The Sumatran trogon closely resembles the Javan trogon (Apalharpactes reinwardtii) (the two populations were previously considered a single species), however the Javan trogon is nearly 30% larger than the Sumatran trogon is, with thicker barring on the wing panels. The two species do not co-occur (both being limited to the islands of their namesakes). Together, the Apalharpactes are the only Asian trogons to have iridescence in their plumage.

== Taxonomy ==
All species of Asian trogons used to be placed in the genus Harpactes, but morphological difference such as iridescent plumage and bare skin around the eye led to the Javan and Sumatran trogon being placed in a new genus Apalharpactes. The two species were previously considered to only be populations of a single species. Morphological differences were noted, including that the Javan trogan is 30% larger than the Sumatran trogan, a size difference that is larger than that between any other subspecies group in Trogonidae, and that it does not have the chestnut band on the rump of males. This led to the two populations being split into different species. This also supported then desire to consider the Javan Trogon, a vulnerable species, as a separate unit for conservation efforts than Sumatran population, which is not vulnerable.

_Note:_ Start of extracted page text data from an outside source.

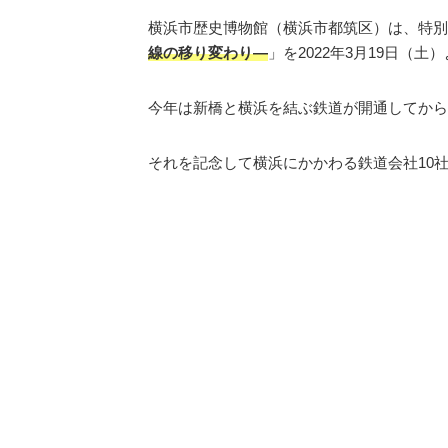
横浜市歴史博物館（横浜市都筑区）は、特別
線の移り変わり―
」を2022年3月19日（
今年は新橋と横浜を結ぶ鉄道が開通してから
それを記念して横浜にかかわる鉄道会社10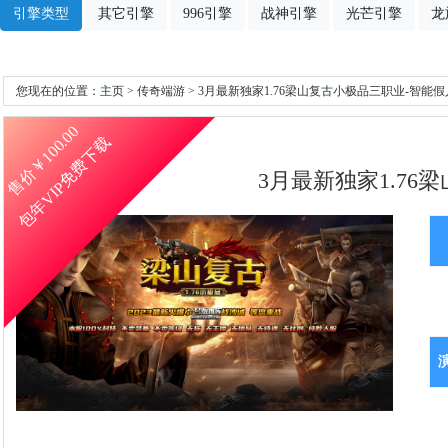
引擎类型
其它引擎
996引擎
战神引擎
光芒引擎
龙
您现在的位置：
主页
>
传奇端游
> 3月最新独家1.76梁山复古小极品三职业-智能假
100.00
包年VIP免费下载
售价￥
3月最新独家1.76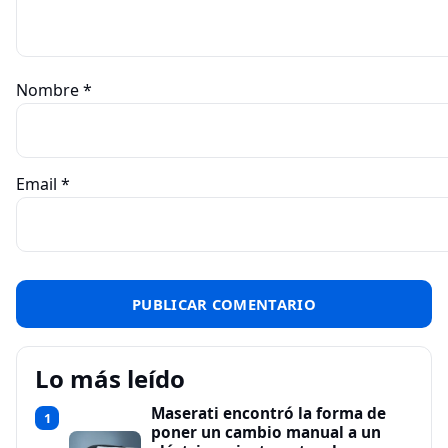
Nombre
*
Email
*
Lo más leído
Maserati encontró la forma de
1
poner un cambio manual a un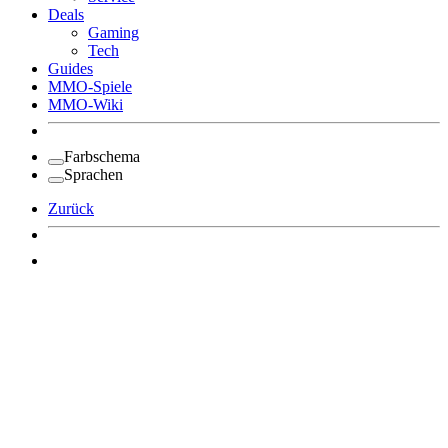
Deals
Gaming
Tech
Guides
MMO-Spiele
MMO-Wiki
Farbschema
Sprachen
Zurück
Angemeldet bleiben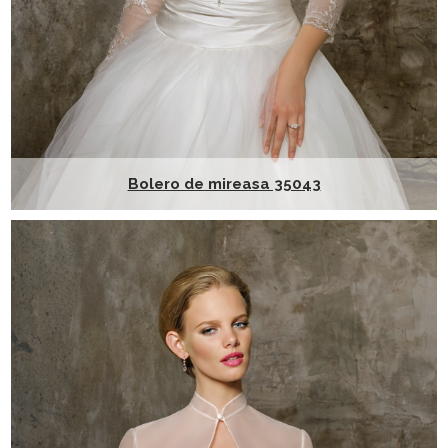
Bolero de mireasa 35043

All current genetic studies agree that Apalharpactes is a distinct linage of trogons, but there is disagreement about where it should be placed in relation to other taxa. Hosner et al. (2010) placed Apalharpactes as a sister taxa to the African trogons instead of the Asian trogons. However a more recent study in 2019 found most support for the Asian trogons (Apalharpactes and Harpactes) being monophyletic, albeit on rather weak support.

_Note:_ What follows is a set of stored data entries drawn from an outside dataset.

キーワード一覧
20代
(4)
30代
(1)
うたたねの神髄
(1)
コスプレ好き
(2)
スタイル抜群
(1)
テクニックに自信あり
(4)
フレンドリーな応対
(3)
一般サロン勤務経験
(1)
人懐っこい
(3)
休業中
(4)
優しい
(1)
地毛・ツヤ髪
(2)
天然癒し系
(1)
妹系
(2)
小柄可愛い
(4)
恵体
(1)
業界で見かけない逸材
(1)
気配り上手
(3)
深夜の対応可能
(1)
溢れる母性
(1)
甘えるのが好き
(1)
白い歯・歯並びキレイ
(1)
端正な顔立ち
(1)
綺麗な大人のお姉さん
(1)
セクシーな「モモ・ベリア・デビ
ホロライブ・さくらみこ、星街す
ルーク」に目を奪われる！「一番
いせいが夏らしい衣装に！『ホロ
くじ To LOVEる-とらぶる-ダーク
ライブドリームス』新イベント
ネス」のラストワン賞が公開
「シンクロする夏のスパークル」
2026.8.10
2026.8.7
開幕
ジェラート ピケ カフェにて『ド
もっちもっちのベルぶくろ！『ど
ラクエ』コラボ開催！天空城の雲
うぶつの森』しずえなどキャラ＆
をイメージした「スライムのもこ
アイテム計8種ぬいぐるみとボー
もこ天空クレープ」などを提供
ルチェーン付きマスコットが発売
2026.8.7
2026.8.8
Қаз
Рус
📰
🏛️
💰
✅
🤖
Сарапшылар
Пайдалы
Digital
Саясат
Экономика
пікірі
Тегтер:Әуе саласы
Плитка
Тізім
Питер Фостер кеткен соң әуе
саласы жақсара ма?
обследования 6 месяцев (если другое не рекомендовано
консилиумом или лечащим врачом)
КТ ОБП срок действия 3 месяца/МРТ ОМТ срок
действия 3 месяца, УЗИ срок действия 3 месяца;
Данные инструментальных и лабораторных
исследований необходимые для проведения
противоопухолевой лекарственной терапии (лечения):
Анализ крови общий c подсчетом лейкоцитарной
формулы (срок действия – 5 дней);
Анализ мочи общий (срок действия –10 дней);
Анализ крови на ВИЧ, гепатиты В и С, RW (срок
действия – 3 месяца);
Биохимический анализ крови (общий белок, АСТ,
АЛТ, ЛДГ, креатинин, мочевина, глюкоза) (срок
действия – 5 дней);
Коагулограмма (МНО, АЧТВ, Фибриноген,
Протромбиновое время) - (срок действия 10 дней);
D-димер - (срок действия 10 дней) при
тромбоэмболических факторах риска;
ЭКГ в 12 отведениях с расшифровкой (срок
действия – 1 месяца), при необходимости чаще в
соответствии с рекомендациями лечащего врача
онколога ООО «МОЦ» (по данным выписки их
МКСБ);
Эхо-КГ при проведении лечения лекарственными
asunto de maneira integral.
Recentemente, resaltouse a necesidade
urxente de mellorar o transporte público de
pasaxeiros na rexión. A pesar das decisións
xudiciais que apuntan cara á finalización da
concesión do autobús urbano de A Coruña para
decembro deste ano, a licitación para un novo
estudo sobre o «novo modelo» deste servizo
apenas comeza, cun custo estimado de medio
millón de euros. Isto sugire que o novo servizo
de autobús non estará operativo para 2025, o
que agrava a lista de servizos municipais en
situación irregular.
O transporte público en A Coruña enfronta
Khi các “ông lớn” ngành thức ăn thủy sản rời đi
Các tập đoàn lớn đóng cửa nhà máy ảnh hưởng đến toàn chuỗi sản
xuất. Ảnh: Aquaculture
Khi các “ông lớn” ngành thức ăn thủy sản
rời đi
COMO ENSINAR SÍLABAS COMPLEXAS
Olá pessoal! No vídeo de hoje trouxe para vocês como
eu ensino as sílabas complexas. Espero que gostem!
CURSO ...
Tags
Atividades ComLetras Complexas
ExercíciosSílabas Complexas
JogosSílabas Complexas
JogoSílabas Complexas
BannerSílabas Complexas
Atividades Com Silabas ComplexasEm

== Habitat and distribution ==
The Sumatran trogon is endemic to the island of Sumatra in Indonesia, where it inhabits the lower montane forests of the lower slopes of the Barisan Mountains that span the western edge of the island. It inhabits the elevations between 750 and 2,200 m. One expedition to Mount Talakmau notes that its abundance appears to increase with altitude. Trogons in general are known for being sedentary and poor dispersers, and the Sumatran Trogon is no exception.

== Conservation and status ==
The Sumatran trogon is deemed Least Concern for extinction risk by the IUCN. It is, however, an endemic species with a small localised range. There has never been a numerical assessment of the population size, though it is thought to be decreasing.

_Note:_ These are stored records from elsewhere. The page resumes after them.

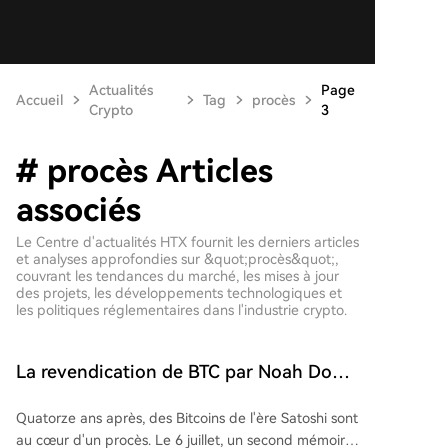
Actualités
Page
Accueil
Tag
procès
Crypto
3
# procès Articles
associés
Le Centre d'actualités HTX fournit les derniers articles
et analyses approfondies sur &quot;procès&quot;,
couvrant les tendances du marché, les mises à jour
des projets, les développements technologiques et
les politiques réglementaires dans l'industrie crypto.
La revendication de BTC par Noah Doe,
se prétendant Satoshi, va-t-elle
Quatorze ans après, des Bitcoins de l'ère Satoshi sont
"bouleillonner des industries entières" ?
au cœur d'un procès. Le 6 juillet, un second mémoire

The choice to split the Sumatran and Javan trogons into respective species appears to have come from an effort to properly assess the vulnerability of the Javan trogon, which is also endemic but with a much smaller and contracting range.

== Behaviour ==

=== Vocalisations ===
The song consists of three whistled notes "wiwi whéeer-lu", the third note dropping off at the end. The call is identical for both the Javan trogon and Sumatran trogon, and is a hoarse "chierr, chierr" or loud "turr" sound. Unlike the Sumatran trogon, the Javan trogon has never been heard making a song, which could be an important point of difference to support the split between the two species, or simply the result of how rare the Javan trogon is.

=== Diet ===
Along with most other Asian trogons, the Sumatran trogon is a still-hunting predator that waits motionless on a branch until prey is spotted, then it attack. Its diet varies and includes insects, fruit, and small vertebrates that will fit within its beak. One was apparently once observed eating a 10 cm long lizard from the ground. As with other trogons, the leg muscles are so reduced that they cannot walk, or even turn around on a perch without it using its wings. Studies on the specific ecology of different species seems to be lacking.

The Sumatran trogon has been found in mixed-species feeding flocks with other bird species like the Sumatran laughingthrush, the black laughingthrush, the chestnut-capped laughingthrush, and the Sumatran drongo.

=== Reproduction ===
The Sumatran trogon forms monogamous pairs that work together to raise their young. Breeding happens in March. It nests in tree cavities that are either self-excavated or reused from already-made cavities. Clutch sizes range from 2-4 eggs, and chicks are altricial at hatching.